• _Instructions for the task_: Each line below that carries the string "Pastores" must appear in the answer.

::: Data to use :::

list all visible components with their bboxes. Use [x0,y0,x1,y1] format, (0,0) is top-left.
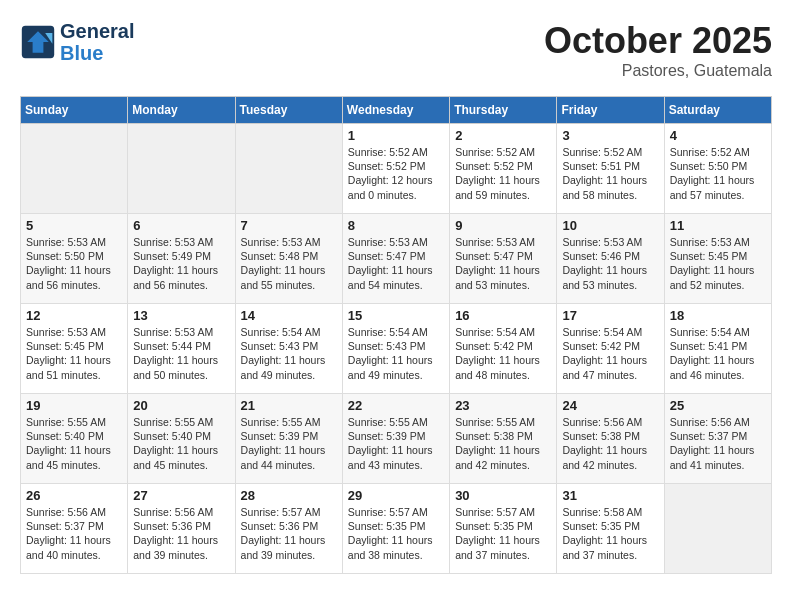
cell-text: Sunrise: 5:56 AM [670,415,766,429]
cell-text: and 0 minutes. [348,188,444,202]
day-number: 13 [133,308,229,323]
cell-text: Daylight: 11 hours [26,353,122,367]
calendar-cell: 1Sunrise: 5:52 AMSunset: 5:52 PMDaylight… [342,124,449,214]
cell-text: and 48 minutes. [455,368,551,382]
day-number: 4 [670,128,766,143]
cell-text: Daylight: 11 hours [26,263,122,277]
cell-text: Sunrise: 5:55 AM [455,415,551,429]
calendar-week-1: 1Sunrise: 5:52 AMSunset: 5:52 PMDaylight… [21,124,772,214]
cell-text: Daylight: 11 hours [133,533,229,547]
cell-text: Sunset: 5:47 PM [348,249,444,263]
cell-text: and 41 minutes. [670,458,766,472]
cell-text: and 37 minutes. [562,548,658,562]
calendar-week-4: 19Sunrise: 5:55 AMSunset: 5:40 PMDayligh… [21,394,772,484]
cell-text: Sunrise: 5:52 AM [670,145,766,159]
calendar-cell: 6Sunrise: 5:53 AMSunset: 5:49 PMDaylight… [128,214,235,304]
cell-text: Sunset: 5:48 PM [241,249,337,263]
cell-text: and 40 minutes. [26,548,122,562]
cell-text: Sunrise: 5:53 AM [241,235,337,249]
cell-text: and 55 minutes. [241,278,337,292]
day-number: 19 [26,398,122,413]
cell-text: and 38 minutes. [348,548,444,562]
title-block: October 2025 Pastores, Guatemala [544,20,772,80]
cell-text: Sunrise: 5:57 AM [241,505,337,519]
cell-text: Daylight: 11 hours [241,263,337,277]
day-number: 5 [26,218,122,233]
calendar-cell: 27Sunrise: 5:56 AMSunset: 5:36 PMDayligh… [128,484,235,574]
day-number: 30 [455,488,551,503]
cell-text: Daylight: 11 hours [562,173,658,187]
day-number: 2 [455,128,551,143]
cell-text: Sunrise: 5:56 AM [133,505,229,519]
day-number: 17 [562,308,658,323]
day-number: 29 [348,488,444,503]
cell-text: Sunset: 5:39 PM [348,429,444,443]
cell-text: Sunset: 5:47 PM [455,249,551,263]
cell-text: and 53 minutes. [562,278,658,292]
cell-text: and 50 minutes. [133,368,229,382]
cell-text: and 45 minutes. [26,458,122,472]
calendar-cell: 20Sunrise: 5:55 AMSunset: 5:40 PMDayligh… [128,394,235,484]
cell-text: Sunset: 5:50 PM [670,159,766,173]
cell-text: Daylight: 11 hours [455,173,551,187]
day-number: 11 [670,218,766,233]
calendar-header-row: SundayMondayTuesdayWednesdayThursdayFrid… [21,97,772,124]
cell-text: Sunset: 5:39 PM [241,429,337,443]
cell-text: Sunset: 5:36 PM [241,519,337,533]
cell-text: Daylight: 11 hours [455,353,551,367]
calendar-cell: 8Sunrise: 5:53 AMSunset: 5:47 PMDaylight… [342,214,449,304]
cell-text: Daylight: 11 hours [670,173,766,187]
calendar-cell: 26Sunrise: 5:56 AMSunset: 5:37 PMDayligh… [21,484,128,574]
cell-text: and 58 minutes. [562,188,658,202]
cell-text: Daylight: 11 hours [133,263,229,277]
day-number: 22 [348,398,444,413]
calendar-cell: 17Sunrise: 5:54 AMSunset: 5:42 PMDayligh… [557,304,664,394]
calendar-cell: 21Sunrise: 5:55 AMSunset: 5:39 PMDayligh… [235,394,342,484]
cell-text: Sunrise: 5:56 AM [562,415,658,429]
cell-text: Sunset: 5:38 PM [562,429,658,443]
cell-text: Sunset: 5:38 PM [455,429,551,443]
cell-text: Sunrise: 5:53 AM [133,325,229,339]
cell-text: Sunrise: 5:54 AM [455,325,551,339]
cell-text: Sunset: 5:43 PM [241,339,337,353]
cell-text: Sunset: 5:45 PM [26,339,122,353]
cell-text: Sunset: 5:50 PM [26,249,122,263]
calendar-cell: 31Sunrise: 5:58 AMSunset: 5:35 PMDayligh… [557,484,664,574]
logo-text: General Blue [60,20,134,64]
cell-text: Sunrise: 5:54 AM [348,325,444,339]
cell-text: Daylight: 11 hours [455,263,551,277]
weekday-header-sunday: Sunday [21,97,128,124]
weekday-header-wednesday: Wednesday [342,97,449,124]
calendar-cell: 15Sunrise: 5:54 AMSunset: 5:43 PMDayligh… [342,304,449,394]
cell-text: Daylight: 11 hours [241,443,337,457]
cell-text: and 42 minutes. [562,458,658,472]
cell-text: Sunset: 5:37 PM [670,429,766,443]
calendar-cell: 4Sunrise: 5:52 AMSunset: 5:50 PMDaylight… [664,124,771,214]
day-number: 24 [562,398,658,413]
cell-text: Sunset: 5:42 PM [562,339,658,353]
day-number: 1 [348,128,444,143]
cell-text: and 47 minutes. [562,368,658,382]
cell-text: Sunrise: 5:52 AM [562,145,658,159]
cell-text: Sunrise: 5:55 AM [26,415,122,429]
day-number: 3 [562,128,658,143]
cell-text: Daylight: 11 hours [26,443,122,457]
cell-text: Sunset: 5:40 PM [26,429,122,443]
cell-text: and 39 minutes. [133,548,229,562]
calendar-cell: 12Sunrise: 5:53 AMSunset: 5:45 PMDayligh… [21,304,128,394]
calendar-cell [235,124,342,214]
cell-text: Daylight: 11 hours [562,353,658,367]
day-number: 20 [133,398,229,413]
cell-text: and 37 minutes. [455,548,551,562]
calendar-cell [128,124,235,214]
month-title: October 2025 [544,20,772,62]
cell-text: Sunset: 5:43 PM [348,339,444,353]
calendar-cell [21,124,128,214]
cell-text: Sunrise: 5:55 AM [133,415,229,429]
cell-text: Daylight: 12 hours [348,173,444,187]
cell-text: and 49 minutes. [348,368,444,382]
weekday-header-friday: Friday [557,97,664,124]
page-header: General Blue October 2025 Pastores, Guat… [20,20,772,80]
cell-text: Sunset: 5:52 PM [455,159,551,173]
calendar-cell: 29Sunrise: 5:57 AMSunset: 5:35 PMDayligh… [342,484,449,574]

:::

• _Written solution_:
title-block: October 2025 Pastores, Guatemala [544,20,772,80]
page-header: General Blue October 2025 Pastores, Guat… [20,20,772,80]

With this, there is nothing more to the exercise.